Businesses cannot file under chapter 7 nor 13, they must instead file under Chapter 11. They will be able to use Chapter 11 to renegotiate their debt and too generally reorganize them so they can get back on the road to financial health.

Following the new bankruptcy laws there are now tests in place to determine whether or not an individual can qualify the chapter 7. You will need to consult with a bankruptcy attorney to find out which bankruptcy you will be able to file under.

Basically in the test they will calculate the individuals monthly income, if the individuals income is higher than the average in the state he or she resides in, the individual will definitely not be allowed to file under chapter 7 and he or she will then have to file under chapter 13.

In Chapter 7 bankruptcy, all debts, including secured and unsecured can be discharged. However, some assets owned by the individual may be confiscated and sold by the court in order to satisfy a portion of the secured debt.

So out of the two different types of bankruptcy an individual can file under, chapter 7 will reward the most financial relief.

Paying your debts off over time

If the individual cannot qualify for a chapter 7 bankruptcy, they will still be able to file for chapter 13. In doing so they will be obligated to make payments on a monthly basis to a court trustee, who will in turn send out the payments to the individuals different creditors.

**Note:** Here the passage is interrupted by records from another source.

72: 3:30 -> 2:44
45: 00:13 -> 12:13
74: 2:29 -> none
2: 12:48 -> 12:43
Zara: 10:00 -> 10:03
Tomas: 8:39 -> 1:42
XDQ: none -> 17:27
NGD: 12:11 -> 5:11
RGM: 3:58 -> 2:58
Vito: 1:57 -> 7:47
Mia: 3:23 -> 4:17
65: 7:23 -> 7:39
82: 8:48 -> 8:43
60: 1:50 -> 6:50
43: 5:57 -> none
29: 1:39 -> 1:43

Chapter 13 will allow the individual to honor their financial obligations and at the same time stop creditors from demanding collection actions against the debtor.

In the past, a lot of people may have started out in Chapter 13 bankruptcy and found they were unable to meet the obligations and so moved into Chapter 7.

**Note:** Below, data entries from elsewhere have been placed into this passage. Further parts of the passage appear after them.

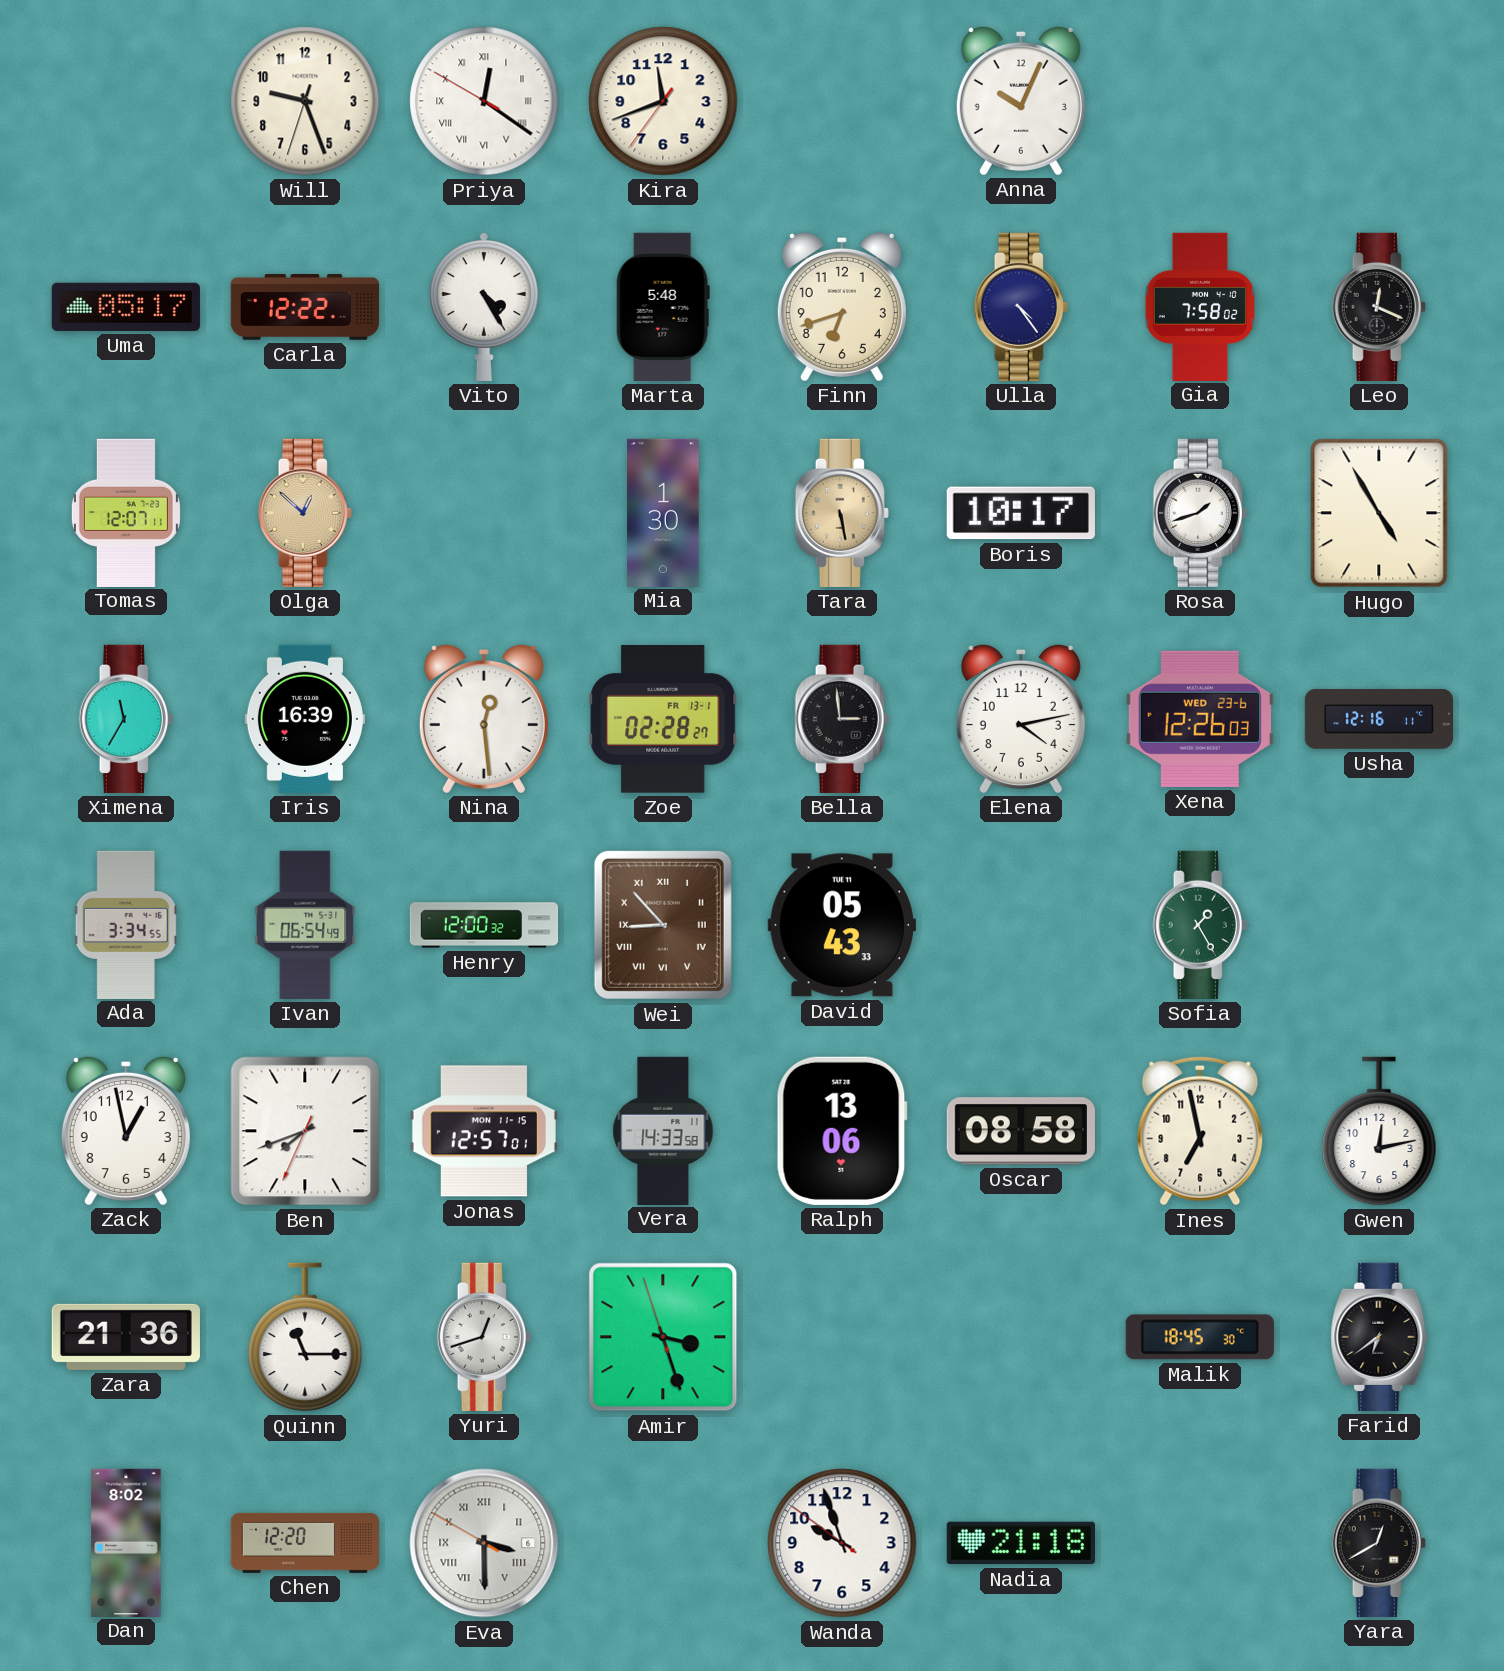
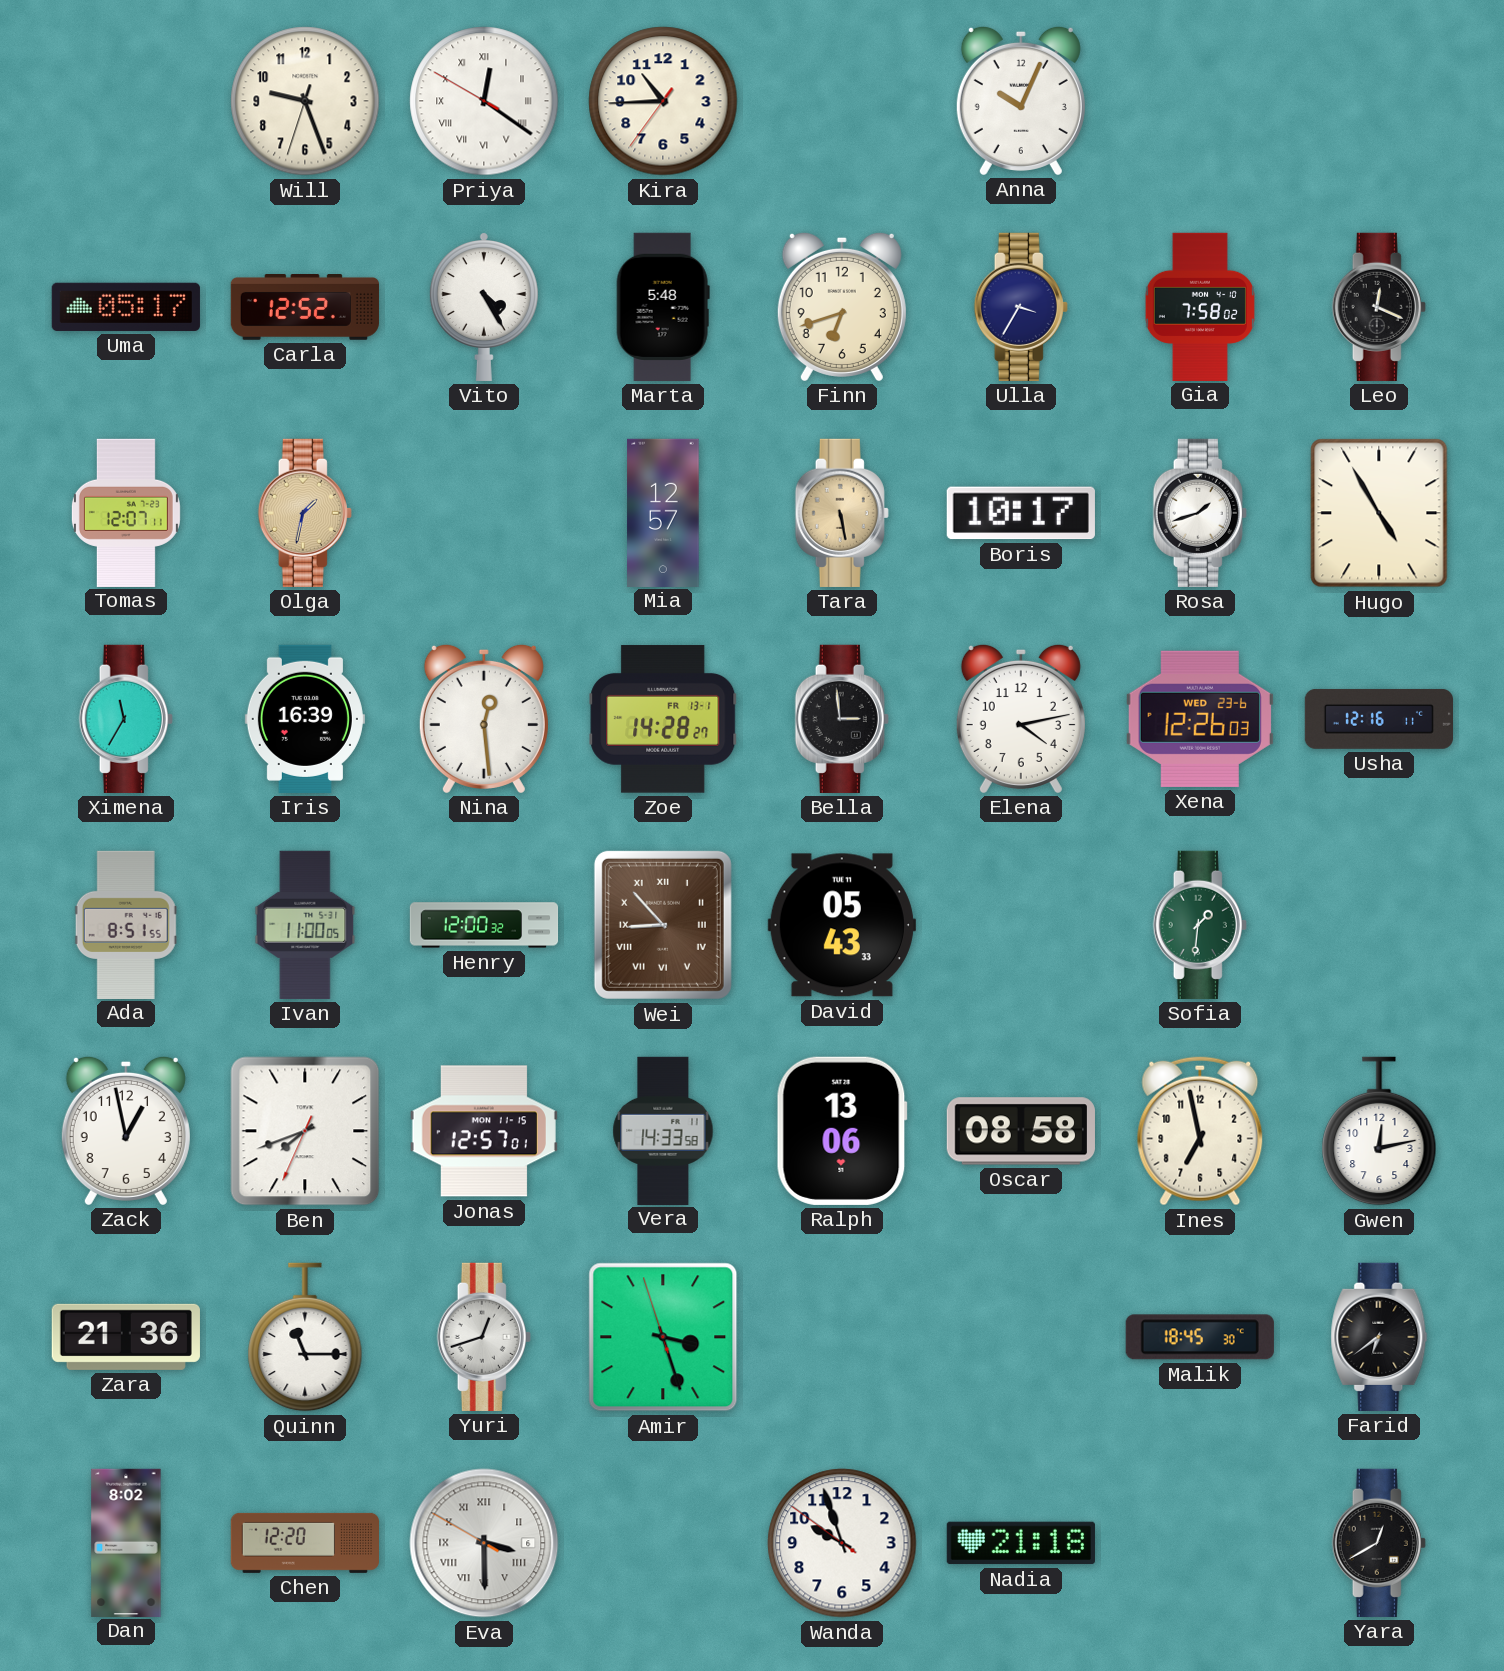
Kira: 11:41 -> 10:44
Carla: 12:22 -> 12:52
Ulla: 4:24 -> 3:35
Olga: 12:52 -> 1:32
Mia: 1:30 -> 12:57
Zoe: 02:28 -> 14:28
Ada: 3:34 -> 8:51
Ivan: 06:54 -> 11:00
Sofia: 1:25 -> 1:31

Under the new bankruptcy laws, which went into effect in 2005, the choice between the two types of bankruptcy is determined by the courts means test.

If the person has the means, current income level, to pay off their debts, they are restricted to filing for Chapter 13 whether they like it or not.

Whether you file for chapter 7 or 13, any assets or initial payments will first go to creditors with priority access. Priority access will be granted to but not limited to, student loans, part income taxes and generally most other government obligations you may have.

When all priority access creditors have had their debts resolved, the paying off of debts process will then move on to those creditors that were unsecured.

When you've filed bankruptcy the fact that you have done so can stay on your public record for as long as 10 years into the future! So you really must carefully consider all your options before taking on a bankruptcy, bankruptcy should always be your last option.